Dal Pecador – perché lo so che ti stai sparando una birretta qui – devi continuare nella stessa direzione finché la strada principale fa due ampie curve sinistra-destra. Le segui, alla rotonda prendi ancora sulla sinistra, e poi, appena è possibile, sulla destra (Via Cipro). Raggiunto il mare, continua sulla riva fino all’imbarcadero del ferry-boat. Ovviamente c’è un altro bar: il che dimostra come la seconda parte della Ciclovia sia molto più difficile a completarsi della prima!

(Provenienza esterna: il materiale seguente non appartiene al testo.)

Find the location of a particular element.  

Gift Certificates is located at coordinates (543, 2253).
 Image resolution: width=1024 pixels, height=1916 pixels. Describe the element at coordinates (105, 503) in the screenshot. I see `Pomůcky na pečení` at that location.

La pedalata è (quasi) ufficialmente terminata. Siamo belli scottati dal sole, che lentamente sta iniziando a calare. Ed ecco l’ultima sorpresa di questa strepitosa giornata: il ferry-boat, con il suo incedere lento, si infila nientemeno che in Canal Grande. Così scorrono alla nostra destra i Giardini della Biennale, le Rive più frequentate del mondo, Palazzo Ducale e Piazza San Marco.
Va bene che non siamo in gondola, ma a me sembrano comunque la vista e il posto più romantico del mondo.
Le bici al sicuro nella pancia della nave, noi seduti sul ponte, Davide insiste per la ciliegina sulla torta: nel ferry c’è un baretto interno, lo spritz non costa nulla, ed eccoci ancora una volta a guardare la bellezza da un nuovo punto di vista.
(Non per rompere l’idillio, ma per completezza: una volta scesi dal ferry al Tronchetto, si pedala per strade e cavalcavia stradali fino a Piazzale Roma, e da qui alla stazione ferroviaria di Venezia Santa Lucia.)

Ciclovia delle Isole Veneziane E5: dati tecnici in breve
Partenza: da Venezia o da Chioggia.
Tipo di giro: non c’è possibilità di fare un giro ad anello. Per completare la Ciclovia delle Isole Veneziane, o torni a ritroso per la stessa strada oppure, come noi, ti sposti con i treni, puntando a tornare direttamente alla tua base. Insomma, è un po’ macchinoso, ma dipende da dove parti, e da quanta voglia hai di incastrare le cose.
Lunghezza: 25 km
Durata: tra i trasporti e le soste calcola di metterci tutta la giornata.
Tipo di terreno: misto. Per lo più asfaltato. Non è una pista ciclabile propriamente intesa, ma più un’insieme di percorsi a bassa percorrenza di auto che compongono la Ciclovia E5.
Tipo di bicicletta: noi consigliamo di utilizzare una mountain bike, per percorrere agevolmente alcuni tratti di sterrato. Anche con una city bike comunque è normalmente percorribile.
Difficoltà: semplice. Nonostante la lunghezza il percorso prevede molte pause ed è completamente in piano, quindi non risulta difficile.
Acqua: le fontanelle pubbliche non sono frequenti, quindi ti consigliamo almeno 1L a testa, soprattutto se sei in stagione calda (cioè quasi sempre!). Da riempire all’occorrenza in qualche bar o facendo deviazioni verso i centri delle isole.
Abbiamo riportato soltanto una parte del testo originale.